The VAX ISA makes it harder than usual for a decoder to turn an
instruction into a small, known set of micro-ops.

CALLS and CALLG generate long sequences of actions, most of which can
be turned into micro-ops straightforwardly.  However, one thing is
painful:

CALLS numarg.rl,dst.ab  and CALLG arglist.ab, dst.ab

The decoder cannot tell from the instruction how many registers will
get saved on the stack, because the dst.ab argument (which could be
indirect) yields the address, not of the first instruction of the
called routine, but of a *mask*, 12 of whose bits correspond to
registers R11 through R0, showing which ones need to be saved onto the
stack along with everything else, and all the register side-effects.
This means, that in the middle of decoding the instruction, the decoder
has to hand dst.ab to the address calculator, get the result back [OK
so far], but then it has to fetch the target mask, scan the bits, and
generate one micro-op store per register save.
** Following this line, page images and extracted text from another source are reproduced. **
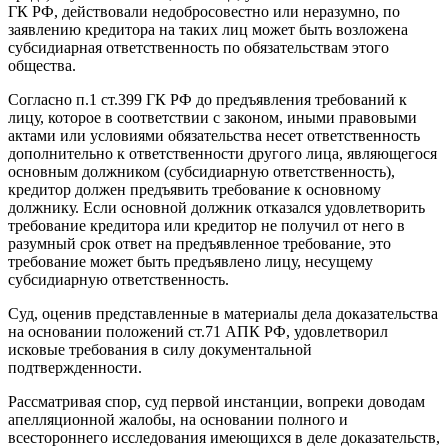
ГК РФ, действовали недобросовестно или неразумно, по
заявлению кредитора на таких лиц может быть возложена
субсидиарная ответственность по обязательствам этого
общества.
Согласно п.1 ст.399 ГК РФ до предъявления требований к
лицу, которое в соответствии с законом, иными правовыми
актами или условиями обязательства несет ответственность
дополнительно к ответственности другого лица, являющегося
основным должником (субсидиарную ответственность),
кредитор должен предъявить требование к основному
должнику. Если основной должник отказался удовлетворить
требование кредитора или кредитор не получил от него в
разумный срок ответ на предъявленное требование, это
требование может быть предъявлено лицу, несущему
субсидиарную ответственность.
Суд, оценив представленные в материалы дела доказательства
на основании положений ст.71 АПК РФ, удовлетворил
исковые требования в силу документальной
подтвержденности.
Рассматривая спор, суд первой инстанции, вопреки доводам
апелляционной жалобы, на основании полного и
всестороннего исследования имеющихся в деле доказательств,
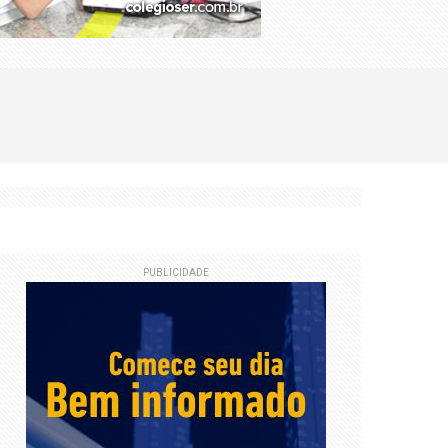
PUBLICIDADE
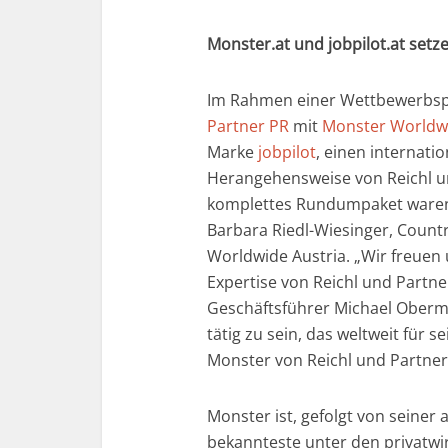
Monster.at und jobpilot.at setz
Im Rahmen einer Wettbewerbspr
Partner PR
mit
Monster Worldwi
Marke
jobpilot
, einen internati
Herangehensweise von Reichl u
komplettes Rundumpaket waren d
Barbara Riedl-Wiesinger, Count
Worldwide Austria. „Wir freuen 
Expertise von Reichl und Partner
Geschäftsführer Michael Oberm
tätig zu sein, das weltweit für s
Monster von Reichl und Partne
Monster ist, gefolgt von seiner
bekannteste unter den privatwir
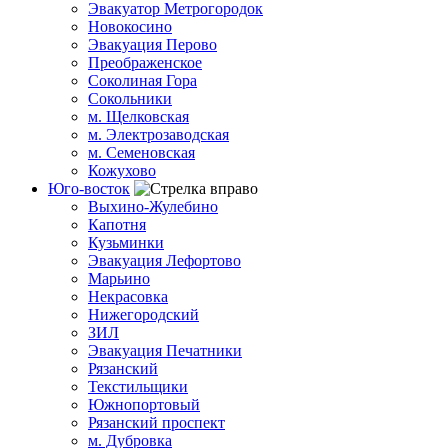
Эвакуатор Метрогородок
Новокосино
Эвакуация Перово
Преображенское
Соколиная Гора
Сокольники
м. Щелковская
м. Электрозаводская
м. Семеновская
Кожухово
Юго-восток
Выхино-Жулебино
Капотня
Кузьминки
Эвакуация Лефортово
Марьино
Некрасовка
Нижегородский
ЗИЛ
Эвакуация Печатники
Рязанский
Текстильщики
Южнопортовый
Рязанский проспект
м. Дубровка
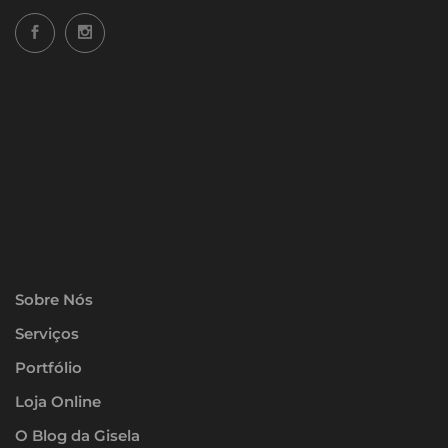
Sobre Nós
Serviços
Portfólio
Loja Online
O Blog da Gisela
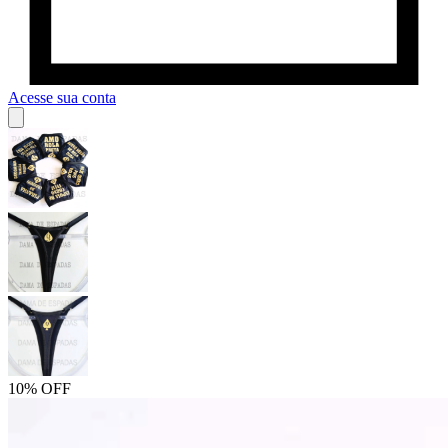
Acesse sua conta
10% OFF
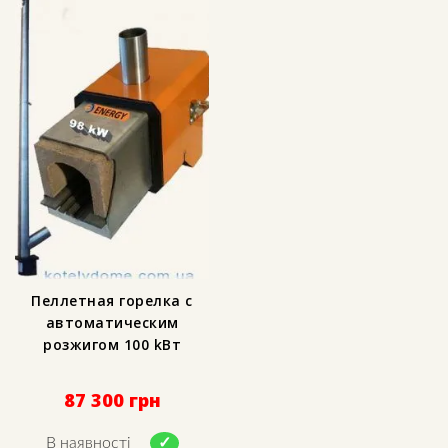
Пеллетная горелка с
автоматическим
розжигом 100 kВт
87 300
грн
В наявності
Presumably, in an OOO with trace-cache design, and with fully-resolved
subroutine addresses, one could do this OK, but it's a pain, because
of the potential variability.  Of course, in C, with pointers to
functions, an indirect call through a pointer is awkward ... but of
course, it's awkward for everybody.

RET inverts this, but the trace cache approach doesn't help, in that
it POPS a word from the stack that has the register mask, scans the
mask, and restores the marked registers from the stack.  This is
another thing that wants to generate a variable number of memory
operations based on another memory operand, so the micro-ops are not
easily generatable from the instruction bits alone, or even
instruction+register values.

PUSHR and POPR push and pop multiple registers, using a similar
register mask, but at least, in common practice, they would be
immediate operands ... although of course, it is possible the mask was
some indirect-addressed value, sigh.

Of course, some use the simpler:
BSB/JSB to subroutine

Subroutine:
  PUSHR, plus other prolog code
  Body
  POPR and other epilog code
  RSB

However, at least as seen in [3], [4], [5], CALLS/RET certainly got
used:
[4, Table 3] has 4.86% of instructions being CALLS+RET, for
instructions executed by compilers for BASIC, BLISS, PASCAL, PL/I,
COBOL, FORTRAN.
[3] has instruction distributions [by frequency and time], with [3,
Table 7] showing the distributions across all modes.  This lowers the %
of CALLS/RET, since the VMS kernel and supervisor don't use them.
Still one would guess that ~1% of executions each for CALL and RET,
with about 12% of total cycles, would fit VAX 11/780.
[5, Table 1] gives 3.2% for CALL/RET

Of course, the semantics of these things tend to incur bursts of stores
or loads, which means the load/store queues better be well-sized to
accept them.

IA-32:
While the CALL looks amazingly baroque, it's not as bad as it looks,
that is, there are bunch of combinations to decode, and they do
different things, but once you decode the instruction bits, you know
what each will do.

RET doesn't restore registers, it just jumps back, although again,
there is a complex set of alternatives, but each is relatively simple,
especially the heavily-used ones (I think).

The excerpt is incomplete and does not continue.